Annui, come in trance. Il ricevimento era finito. Gli invitati se ne andavano velocemente, parlando tra loro sottovoce, con i telefoni ancora in mano. Il “giorno perfetto” si era trasformato in uno spettacolo da brivido. Ma non era il mio disastro. Era quello di Patrizia.

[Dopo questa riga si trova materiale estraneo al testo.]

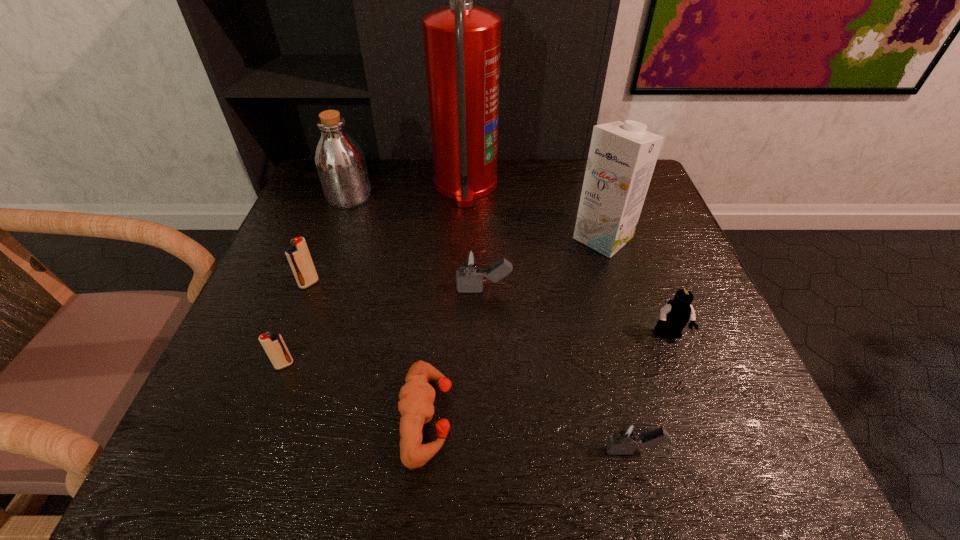 Locate an element on the screen. carton that is positioned at the right edge is located at coordinates (622, 156).

Where is `Lego that is at the right edge`? Image resolution: width=960 pixels, height=540 pixels. Lego that is at the right edge is located at coordinates (674, 316).

Identify the location of object present at the far left corner. (340, 162).

You are a GUI agent. You are given a task and a screenshot of the screen. Output one action in this format:
    pyautogui.click(x=<x>, y=<y>)
    Task: Click on the vacant space at the far edge
    
    Given the screenshot: What is the action you would take?
    pyautogui.click(x=378, y=190)

This screenshot has height=540, width=960. Find the location of `blank space at the left edge`. blank space at the left edge is located at coordinates tap(311, 212).

Identify the location of free space at the right edge of the desktop. (649, 244).

Where is `vacant space at the far left corner of the desktop`? This screenshot has height=540, width=960. vacant space at the far left corner of the desktop is located at coordinates (307, 190).

The height and width of the screenshot is (540, 960). I want to click on free spot between the bigger gray igniter and the fire extinguisher, so click(475, 238).

Where is `free spot between the red puncher and the seventh nearest object`? free spot between the red puncher and the seventh nearest object is located at coordinates (516, 328).

Where is `unoccupied area between the farther red igniter and the shortest object`? The image size is (960, 540). unoccupied area between the farther red igniter and the shortest object is located at coordinates (369, 350). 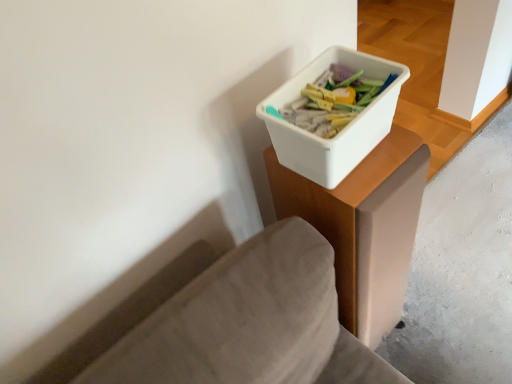 Locate an element on the screen. vacant space underneath smooth concrete at lower right (from a real-world perspective) is located at coordinates (467, 250). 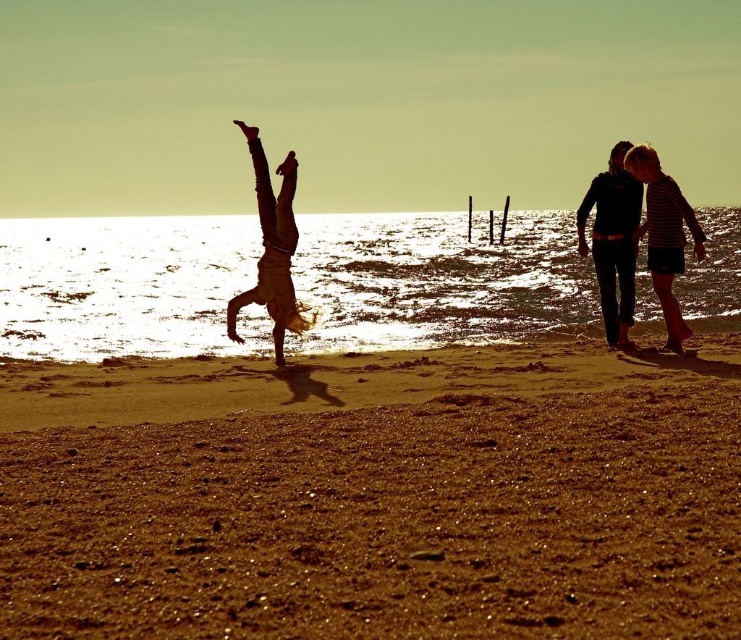 Question: Which object appears farthest from the camera in this image?

Choices:
 (A) silhouette clothing at right
 (B) brown sandy beach at center

Answer: (A)

Question: Which object is the farthest from the silhouette clothing at right?

Choices:
 (A) brown sandy beach at center
 (B) silhouette figure at center

Answer: (A)

Question: Which point is farther to the camera?

Choices:
 (A) (227, 568)
 (B) (285, 289)
 (C) (614, 163)

Answer: (C)

Question: Is the position of brown sandy beach at center less distant than that of silhouette clothing at right?

Choices:
 (A) no
 (B) yes

Answer: (B)

Question: Can you confirm if brown sandy beach at center is positioned to the right of silhouette clothing at right?

Choices:
 (A) yes
 (B) no

Answer: (B)

Question: Is the position of silhouette clothing at right less distant than that of silhouette figure at center?

Choices:
 (A) yes
 (B) no

Answer: (A) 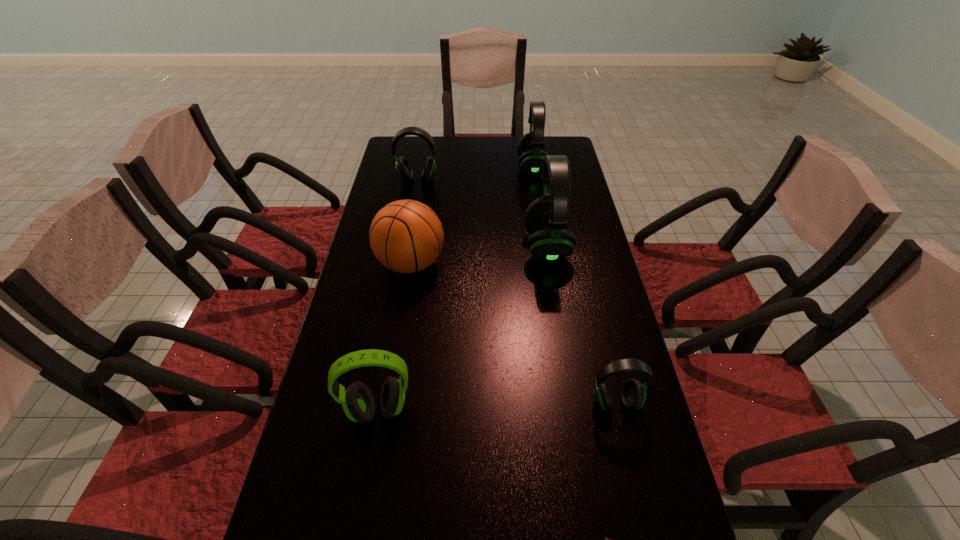 You are a GUI agent. You are given a task and a screenshot of the screen. Output one action in this format:
    pyautogui.click(x=<x>, y=<y>)
    Task: Click on the tallest object
    The width and height of the screenshot is (960, 540).
    Given the screenshot: What is the action you would take?
    pyautogui.click(x=547, y=218)

Locate an element on the screen. the biggest black headset is located at coordinates (547, 218).

Identify the location of the sixth shortest object. This screenshot has width=960, height=540. (532, 147).

The height and width of the screenshot is (540, 960). Find the location of `the third smallest black headset`. the third smallest black headset is located at coordinates (532, 147).

At what (x,y) coordinates should I click in order to perform the action: click on basketball. Please return your answer as a coordinate pair (x, y). The image size is (960, 540). Looking at the image, I should click on click(406, 236).

Image resolution: width=960 pixels, height=540 pixels. I want to click on the third biggest black headset, so click(x=403, y=168).

Locate an element on the screen. green headset is located at coordinates (358, 403).

At what (x,y) coordinates should I click in order to perform the action: click on the smallest black headset. Please return your answer as a coordinate pair (x, y). Looking at the image, I should click on (633, 393).

Locate an element on the screen. the sixth tallest object is located at coordinates (633, 393).

Locate an element on the screen. The height and width of the screenshot is (540, 960). vacant space located 0.300m on the ear cups of the third nearest headset is located at coordinates (429, 247). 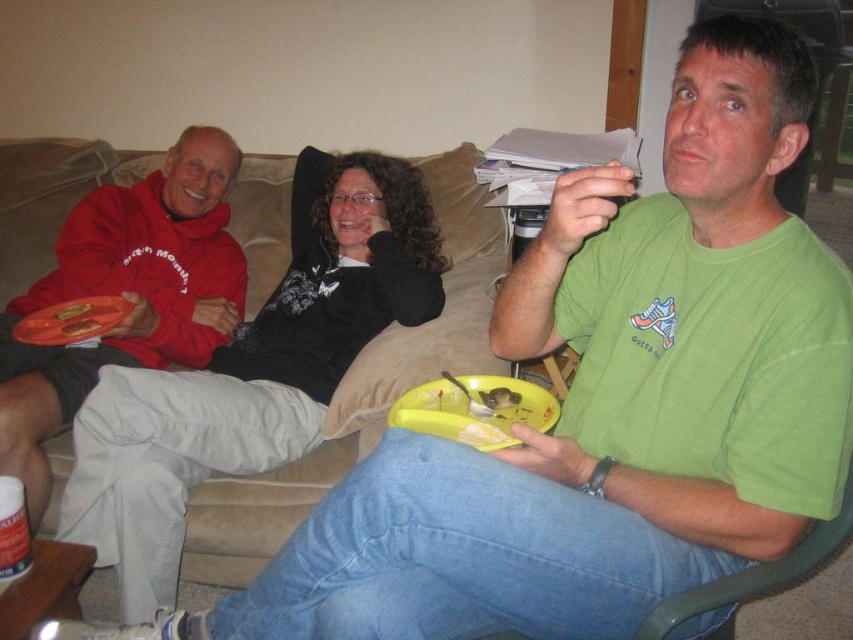 Question: Does yellow matte plate at lower center have a lesser width compared to matte orange plate at left?

Choices:
 (A) no
 (B) yes

Answer: (B)

Question: Which point appears farthest from the camera in this image?

Choices:
 (A) (125, 564)
 (B) (184, 353)
 (C) (77, 323)

Answer: (B)

Question: Is matte orange plate at left above matte plastic snack at center?

Choices:
 (A) yes
 (B) no

Answer: (B)

Question: Does black matte sweater at upper center appear under yellow matte plate at lower center?

Choices:
 (A) yes
 (B) no

Answer: (B)

Question: Estimate the real-world distances between objects in this image. Which object is closer to the matte red hoodie at left?

Choices:
 (A) matte plastic snack at center
 (B) black matte sweater at upper center
 (C) matte orange plate at left

Answer: (A)

Question: Which object is farther from the camera taking this photo?

Choices:
 (A) matte red hoodie at left
 (B) black matte sweater at upper center

Answer: (A) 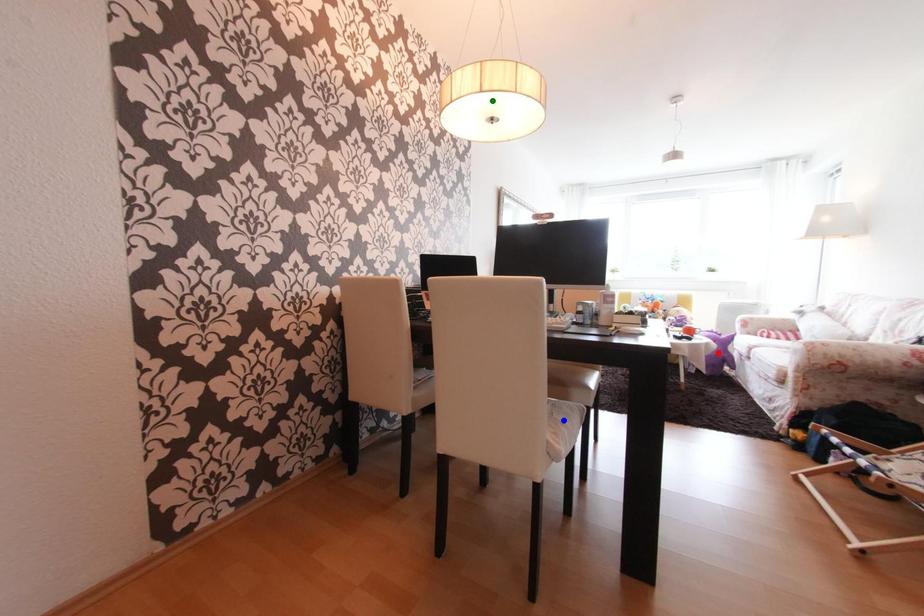 Order these from nearest to farthest:
green point | red point | blue point

blue point < green point < red point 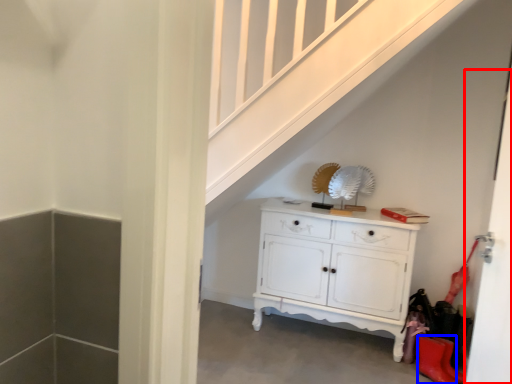 Question: Among these objects, which one is nearest to the camera, door (highlighted by a red box) or shoe (highlighted by a blue box)?

Choices:
 (A) door
 (B) shoe

Answer: (A) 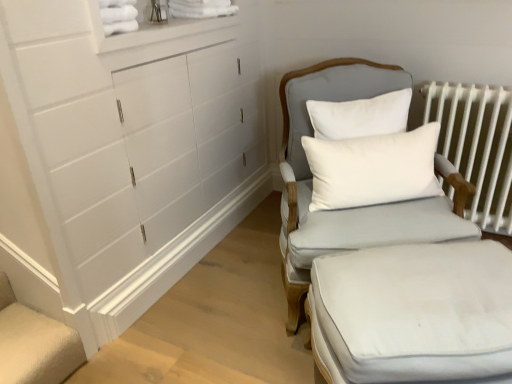 The height and width of the screenshot is (384, 512). What are the coordinates of `white metal radiator at right` in the screenshot? It's located at (477, 145).

I want to click on white fabric ottoman at lower right, so click(x=414, y=313).

Considering the positions of objects white cotton pillow at center and white fabric ottoman at lower right in the image provided, who is more to the right, white cotton pillow at center or white fabric ottoman at lower right?

white fabric ottoman at lower right.

Considering the positions of points (303, 140) and (414, 257), is point (303, 140) closer to camera compared to point (414, 257)?

No, it is not.

Locate an element on the screen. Image resolution: width=512 pixels, height=384 pixels. pillow that is above the white fabric ottoman at lower right (from a real-world perspective) is located at coordinates (373, 168).

Is white cotton pillow at center shorter than white fabric ottoman at lower right?

Indeed, white cotton pillow at center has a lesser height compared to white fabric ottoman at lower right.

Consider the image. Is white cotton pillow at center wider or thinner than white metal radiator at right?

Considering their sizes, white cotton pillow at center looks slimmer than white metal radiator at right.

Which is closer to the camera, [398,174] or [488,104]?

The point [398,174] is more forward.

In the scene shown: From the image's perspective, is white cotton pillow at center positioned above or below white metal radiator at right?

E in un angolino della mente, una voce sussurrava: Se l’è cercata. È stato il suo veleno.
Poi guardai mio marito, distrutto, e pensai: O forse ho appena fatto il più grande errore della mia vita.


La sala d’attesa dell’ospedale odorava di disinfettante e caffè bruciato.

Ero seduta accanto a Marco, ancora con l’abito da sposa addosso. Il pizzo, che poche ore prima mi era sembrato un sogno, ora sembrava un costume di carnevale fuori luogo. Mia madre era dall’altro lato, mi teneva la mano. Mio padre camminava avanti e indietro. Luca era seduto di fronte a noi, con il viso tirato. Giorgio era scomparso dentro il reparto d’urgenza con Patrizia e non era più uscito.

Marco non parlava da più di un’ora. Stava seduto con i gomiti sulle ginocchia e la testa tra le mani, ancora in abito da sposo, una macchia di panna sulla manica.

Continuavo a rivedere la scena nella mente: la mano di Patrizia sul bicchiere, la pillola, il cambio dei flute.

Avrei dovuto dirlo. Avrei dovuto dirlo subito. Ma ogni volta che aprivo la bocca, la paura mi bloccava le parole in gola.

E se non mi crede?
E se pensa che sia colpa mia?
E se questo distrugge il matrimonio appena iniziato?

«Familiari di Patrizia Bianchi?»

Ci alzammo tutti nello stesso istante. Un medico in camice bianco si avvicinò, con una cartella in mano.

«Com’è?» chiese Giorgio, comparendo da un corridoio, il volto stravolto.

«È stabile,» rispose il medico. «Ma devo farvi alcune domande. La signora ha assunto farmaci oggi? Qualcosa di insolito?»

Giorgio scosse la testa. «No. Nessun farmaco. Prende solo qualche vitamina.»

«Beve spesso alcolici?»

«Quasi mai. Un bicchiere di vino a cena, qualche volta.»

Il medico si appuntò qualcosa. «Dalle analisi risulta una quantità significativa di diazepam nel sangue. Qualcuno di voi sa se la signora ha una prescrizione per questo farmaco?»

«Diaze… che?» mormorò Giorgio.

«Un ansiolitico. Un sedativo. Spesso usato per l’ansia.»